Isabelle Mergault n’aime pas les critiques, dixit le dossier de presse de son second long métrage. Enfin, disons qu’elle n’aime pas les critiques non « constructives », comprendre « négatives ». Isabelle Mergault, dixit le même dossier de presse, n’aime pas écrire des scénarios, ne comprend rien au montage, et ne pense jamais à l’image quand elle imagine son film à venir. D’ailleurs, Isabelle Mergault préfère le théâtre. Mais pourquoi, donc, s’échine-t-elle à réaliser un film ? Oserait-on penser que les 3,5 millions d’entrées de sa précédente bouse (pardon, Isabelle) ont fini par la convaincre ? Non, loin de nous cette idée non constructive de lui croire un tel appât du gain. Isabelle, elle, trouve plus de satisfaction dans les remerciements naïfs des « simples » anonymes qu’elle croise dans la rue. On la croit ?
Tentons donc, puisqu’il le faut, d’être constructif. D’oublier qu’Isabelle Mergault et ses 3,5 millions d’entrées ont bien de la chance de pouvoir faire des films produits par TF1 et le CNC et distribués par Gaumont tous les ans, alors que des dizaines de jeunes réalisateurs pleins d’espoir galèrent pendant des années sans que ne s’ouvre jamais le précieux sésame. D’oublier qu’être réalisateur, ça ne s’improvise pas sur les plateaux télévisés de Laurent Ruquier ou sur les planches de la comédie de boulevard, même si l’on cite Ernst Lubitsch (qui doit s’en retourner dans sa tombe) comme son réalisateur préféré. Voyons donc, concrètement, cinématographiquement, ce qu’il faut retenir d’Enfin veuve, long métrage dont le casting et le scénario (sorte de comédie noire sur les avantages et inconvénients du veuvage) sont a priori, comme toujours dans le genre moribond de la comédie populaire à la française, les premiers points forts.
Toute critique fonctionne comme un examen : la notation résulte souvent d’un avis comparatif avec ce qui se fait dans le même domaine. Si Isabelle Mergault avait réalisé un téléfilm du samedi soir pour France 3 (souvent seule bouée de sauvetage face à la marée de médiocrité sur les autres chaînes), nous aurions peut-être trouvé quelques qualités de réalisation à Enfin veuve, le budget aidant. Mais la réalisatrice destine son film aux salles obscures, soit celles qui diffusent en ce moment même le bijou d’Abdellatif Kechiche, La Graine et le Mulet. Or, là, pas de pitié. La réalisation d’Isabelle Mergault mérite le zéro pointé récompensant sa banalité médiocre : les quelques scènes réussies du film (humoristiquement, s’entend) semblent tirées d’un sketch de Palmade/Laroque et filmées de la même façon.
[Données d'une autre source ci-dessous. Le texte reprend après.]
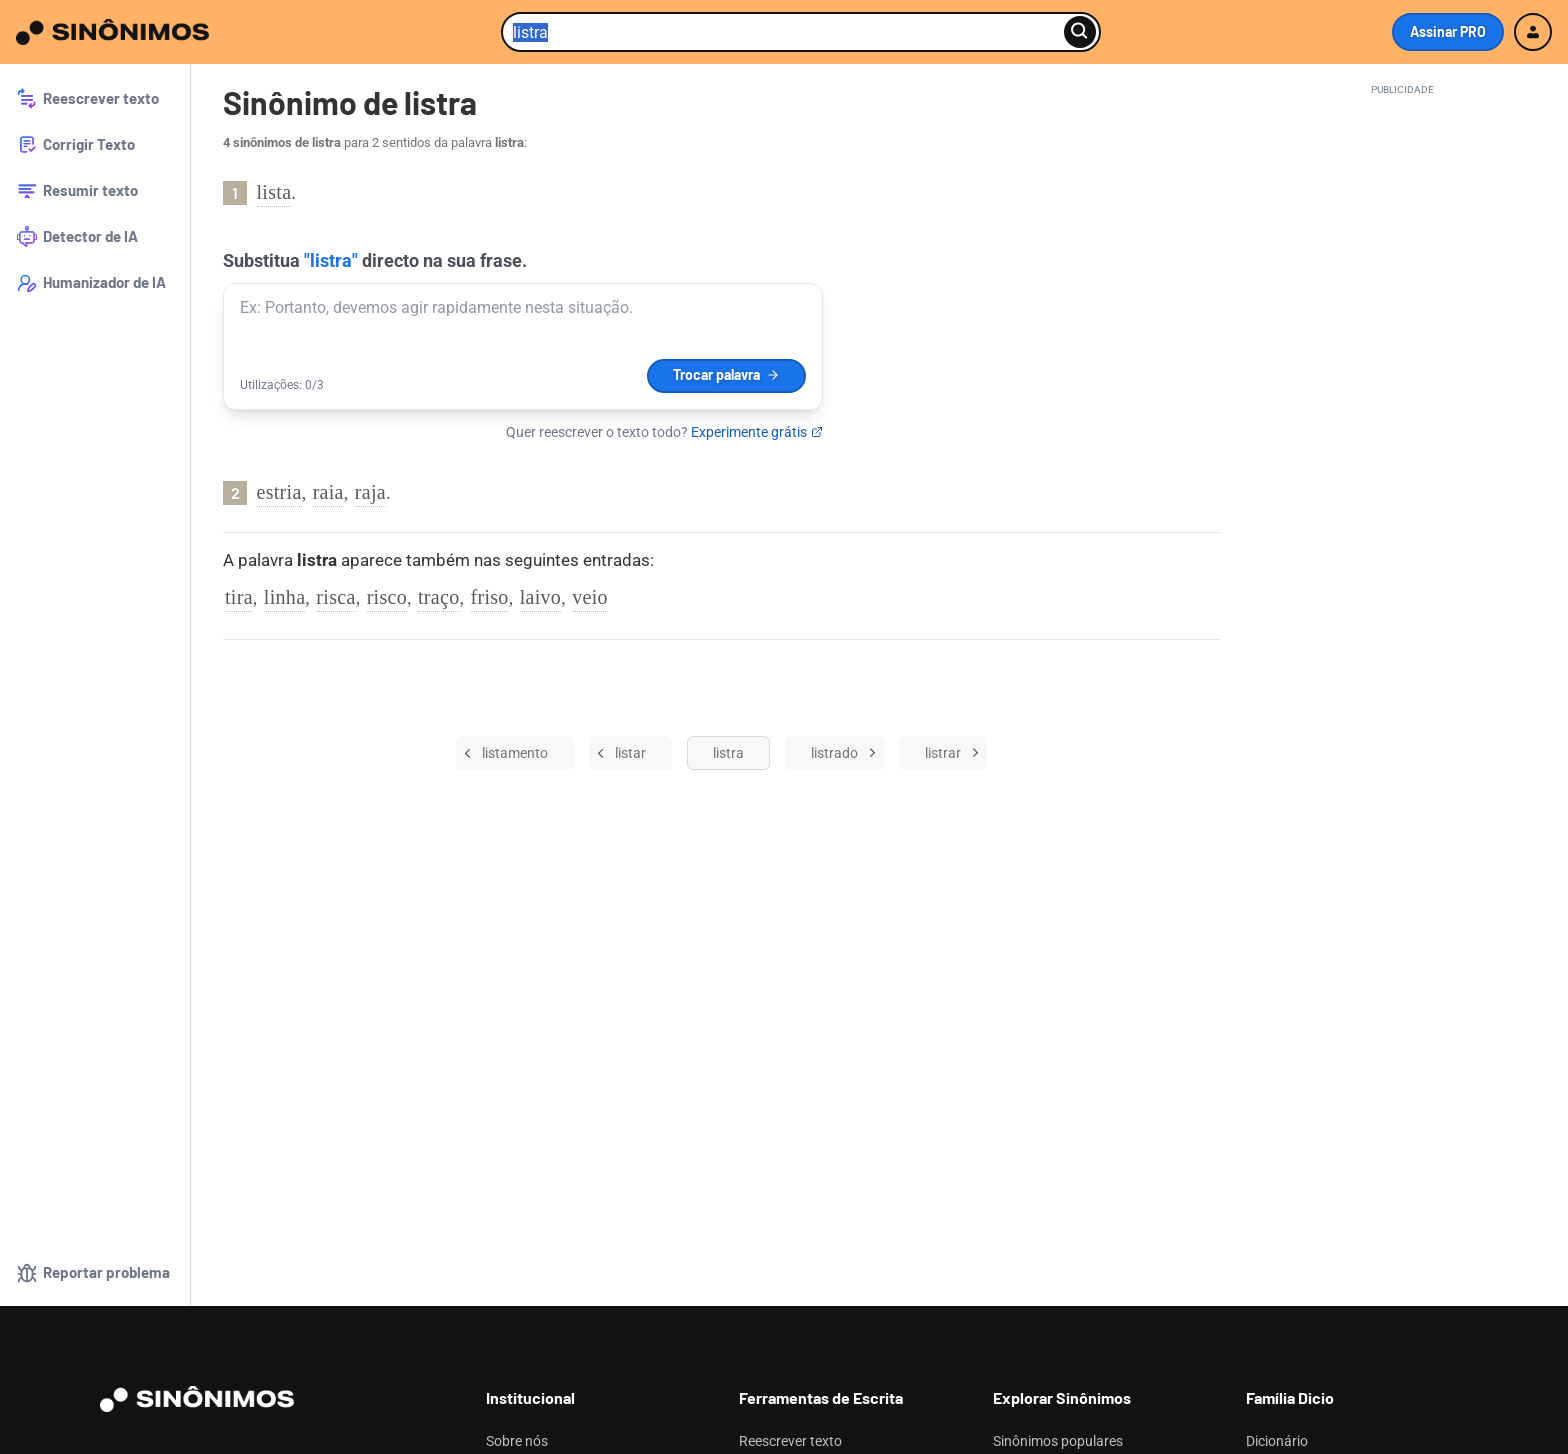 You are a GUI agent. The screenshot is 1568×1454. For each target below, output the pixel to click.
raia (328, 492)
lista (274, 192)
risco (387, 597)
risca (335, 597)
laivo (541, 597)
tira (239, 597)
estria (279, 492)
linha (285, 597)
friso (490, 597)
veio (590, 597)
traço (438, 597)
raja (370, 492) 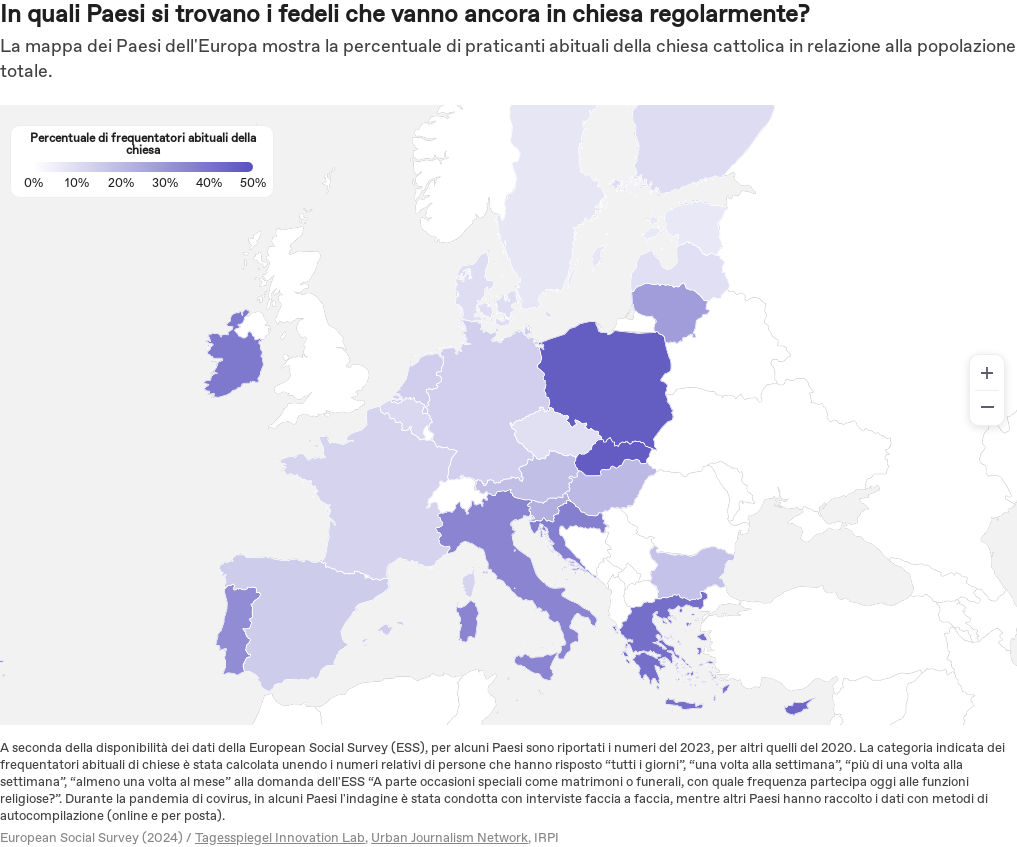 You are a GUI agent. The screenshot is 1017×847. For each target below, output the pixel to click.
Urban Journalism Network (449, 838)
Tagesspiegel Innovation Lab (280, 838)
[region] (508, 415) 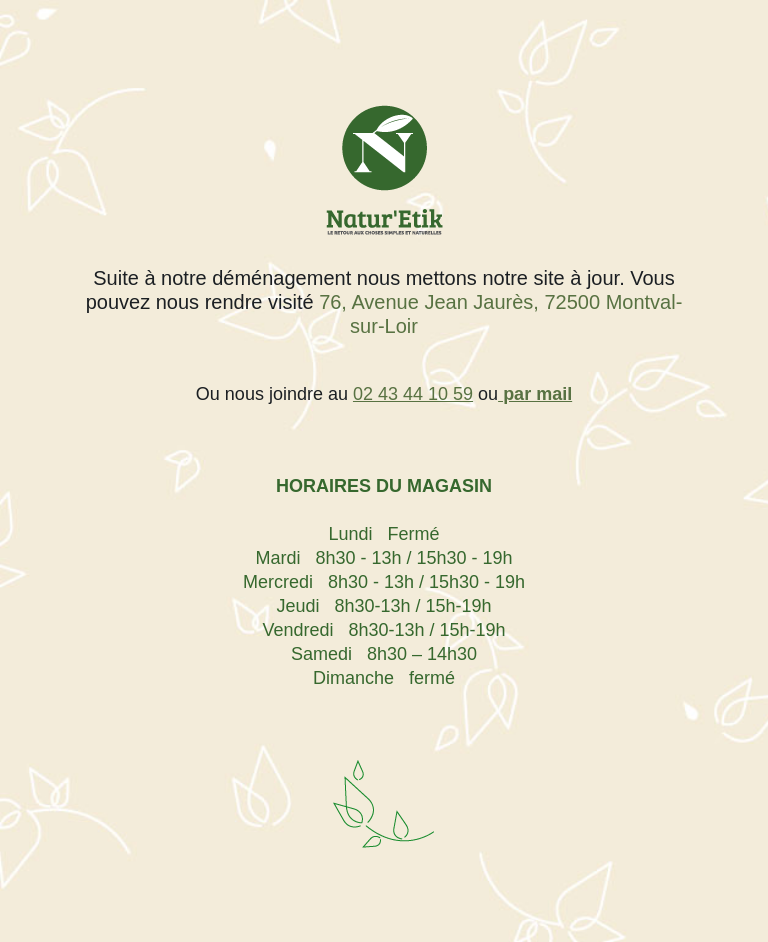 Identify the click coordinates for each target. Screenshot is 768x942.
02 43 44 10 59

Côté scénario, c’est carrément la cata. Passons sur le désintérêt total d’une histoire d’amour prévisible au plan près et la nullité crasse de dialogues à peine second degré (comment Jacques Gamblin, pour qui nous avons le plus grand respect, a‑t-il pu accepter de dire : « Tu étais la femme d’une nuit, je veux que tu sois la femme d’une vie » ?). Là où Isabelle Mergault échoue lamentablement, elle qui proclame son amour des gens « simples », réside dans sa vision de la société. Soit, en gros, d’un côté, les « intellectuels » (le mari dont on se débarrasse), médecin ennuyeux et cruel, défini comme « cultivé » et écoutant de la musique classique (du Verdi, pas du Dutilleux), et de l’autre, le « peuple » (la femme et son amant), qui écoute du Joe Dassin. Selon Isabelle Mergault, donc, il est impossible d’aimer à la fois Joe Dassin et la musique classique, ou d’être à la fois un peu intello mais sympa quand même : ne brouillons pas les catégories, que diable ! Ce n’est pas pour autant que les gens simples (ou plutôt simplistes) ont le droit à un traitement de faveur : les proches de l’héroïne sont tous des imbéciles caricaturaux, laids et vicieux, au sourire carnassier, qui nous poussent singulièrement vers une forte misanthropie.
Engagés dans notre devoir de « constructivisme », nous aimerions conseiller à Isabelle Mergault d’abandonner le cinéma et de s’attacher à ce qu’elle sait faire (le « quoi » n’est pas de notre ressort), mais nul doute qu’une majorité de spectateurs viendront nous contredire en masse ces prochaines semaines. Alors, puisqu’Isabelle Mergault n’a rien à y perdre, clamons-le du haut de notre fierté de critique bafouée sous les sempiternelles huées de la profession et du grand public : Isabelle Mergault n’aime pas les critiques ? Eh bien les critiques ne l’aiment pas non plus.